*Instructions for the task:* Extract, from the listing that follows, each line containing the word "internet".

*Excerpted records:*
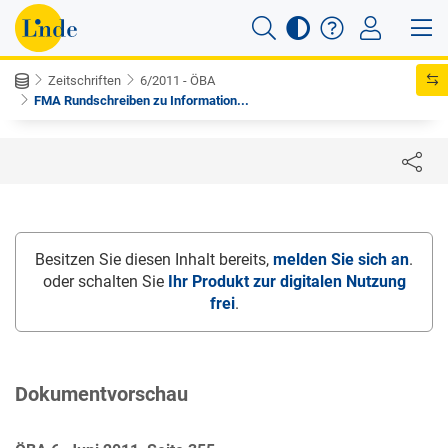
Zeitschriften
6/2011 - ÖBA
FMA Rundschreiben zu Information...
Besitzen Sie diesen Inhalt bereits,
melden Sie sich an
.
oder schalten Sie
Ihr Produkt zur digitalen Nutzung
frei
.
Dokumentvorschau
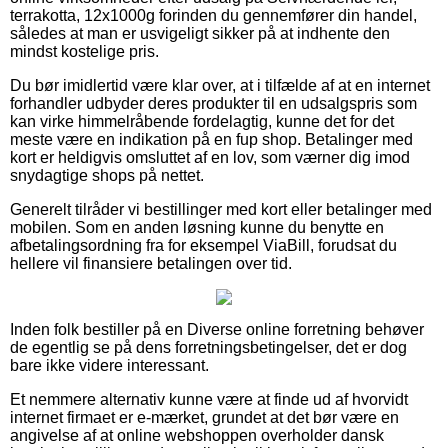
terrakotta, 12x1000g forinden du gennemfører din handel,
således at man er usvigeligt sikker på at indhente den
mindst kostelige pris.
Du bør imidlertid være klar over, at i tilfælde af at en internet
forhandler udbyder deres produkter til en udsalgspris som
kan virke himmelråbende fordelagtig, kunne det for det
meste være en indikation på en fup shop. Betalinger med
kort er heldigvis omsluttet af en lov, som værner dig imod
snydagtige shops på nettet.
Generelt tilråder vi bestillinger med kort eller betalinger med
mobilen. Som en anden løsning kunne du benytte en
afbetalingsordning fra for eksempel ViaBill, forudsat du
hellere vil finansiere betalingen over tid.
Inden folk bestiller på en Diverse online forretning behøver
de egentlig se på dens forretningsbetingelser, det er dog
bare ikke videre interessant.
Et nemmere alternativ kunne være at finde ud af hvorvidt
internet firmaet er e-mærket, grundet at det bør være en
angivelse af at online webshoppen overholder dansk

*Problem solution:*
Du bør imidlertid være klar over, at i tilfælde af at en internet
internet firmaet er e-mærket, grundet at det bør være en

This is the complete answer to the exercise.